◆ Exercise directions
Lines with the word "limited" are the answer; copy each of them from the data below.

(Saved data entries)
- Opening Delimiter -

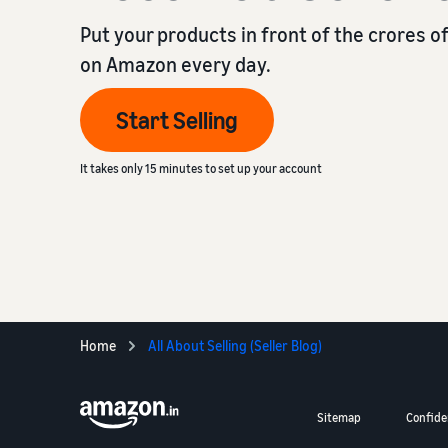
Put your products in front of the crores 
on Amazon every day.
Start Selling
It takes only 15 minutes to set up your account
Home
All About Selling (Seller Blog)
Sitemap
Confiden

- Closing Delimiter -
- Opening Delimiter -

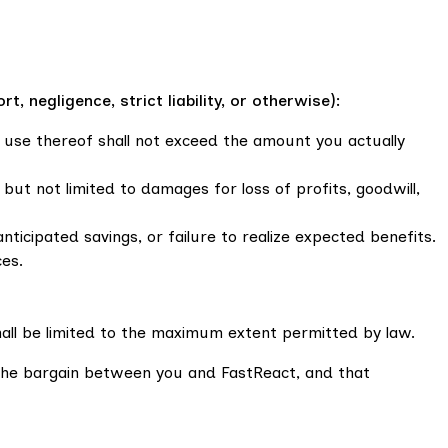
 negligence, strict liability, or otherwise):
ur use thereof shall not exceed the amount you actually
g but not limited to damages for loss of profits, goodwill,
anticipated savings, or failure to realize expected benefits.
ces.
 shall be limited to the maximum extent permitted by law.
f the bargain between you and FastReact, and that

- Closing Delimiter -

◆ Output of the task
g but not limited to damages for loss of profits, goodwill,
 shall be limited to the maximum extent permitted by law.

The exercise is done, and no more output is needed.